I've been looking at the Catnap bootleg and several questions sprang to mind.
The source looks very good, like a fresh print. The image is stable, the colours are good. Could this be from a privately owned 16mm or 35mm print? I didn't watch it all the way through, but did anyone spot any reel-change markers, which would prove this was from a theatrical print?
The print used is in such good condition, that it had to be videotaped very close to the original release date, within a couple of years I suspect. That would mean it was made with late 70's, possibly early 80's videocameras.
But.... To me, this just doesn't look like it was camcorded with vintage equipment. There is very little tape noise for one. Also, the black levels pumping to blue seem to be a result of the video cameras auto-adjusting to the available light. Was such a feature available on the early video cameras of the 70's/80's?
Then again, this doesn't look videotaped at all. It looks telecined, more like Puggo's 16mm project. The color bars at the beginning would not be on a film print, would they? So what is the source of this boot? The black-level pumping could also occur with a telecine. Also, if this was filmed off a screen, the video camera would most likely blow out the bright sky at scene changes (which you see in my Jedi boot when the scenes change from dark space to daylight Tatooine). This does not happen on the Catnap version. The clouds are in fact very well preserved on that version. I would have expected the sky to be blown out to white if this was camcorded. This has all the characteristics of being telecined. Even the fact that it is in widescreen bears this out. 9 out of 10 camcorded bootlegs were centered/cropped to appeal to a mass (pirate) audience. This boot does not seem to be made with mass distribution in mind.
And the quality of the tape used for the transfer to DVD looks to be first or second generation analog video. This was not a dub of a dub of a dub like most bootlegs going around (mine included). Yes, this tape could be straight from the horse's mouth, from the very individual who taped it off the screen in the 70's, but how often does that happen...?

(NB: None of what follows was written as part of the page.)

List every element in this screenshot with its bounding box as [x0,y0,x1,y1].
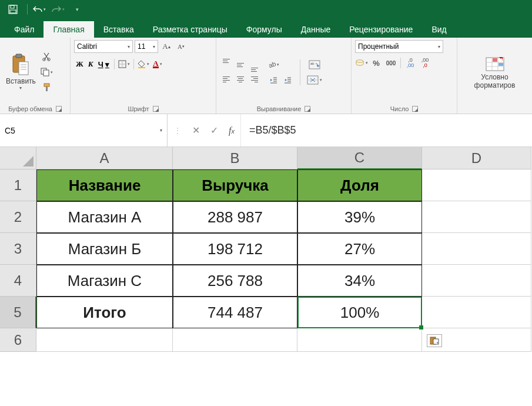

The DVD version we've been sharing has also had some post-processing done to it. The black bars are electronic, not part of the original capture which would have been 4x3 analog video. The cropping of Greedo's subs indicate quite a lot was lost. I would very much like to see the raw, source tape used before the cropping was applied. (Moth3rs source tape was most revealing in this respect. Video noise across the black bars etc.) The VOBS are dated generically 01.01.2000 00:00, and the menu looks to be from a Philips domestic DVD recorder from that time. The PAL recording also indicates a European source for this film.
So, where am I going with this?
The Catnap bootleg seems like it was made much more recently than the 80's, camcorded/telecined or not, which it obviously couldn't be, because noone would have access to a Pre ANH film print that would look so fresh at this time.
Which got me thinking. Could a "bootleg" be faked today, and would we, the OT forum members, be fooled?
What if I popped in my GOUT DVD (the commercial one), projected that on my setup with my HD projector, and then camcorded the screen with my 1998 VHS-C camera. Then used the VHS-C tapes as a source for a transfer to a DVD/HD recorder? The inherent degrading of the image, the analog characteristics of the camera, the flickering, the VHS tapes used, the glitches where the tapes were changed, they would all mask the DVD source. Not to mention all the degrading that could be added in post. Then revealed this on the "scene" as some recently discovered (out of the blue) holy grail bootleg. Would we be fooled?
Now, I'm not saying that's what Catnap did. What would be the motivation? The source is obviously dirtier than any of the commercially available transfers of the GOUT (but the dirt, hairs and blemishes could easily be faked in the digital domain if one wished). It's just that this Catnap version doesn't add up to me. Too stable image, too fresh colours, too little print damage, too few analog copies of copies characteristics. Too good to be true.
(Then again, my own Empire boot is too good to be true also.)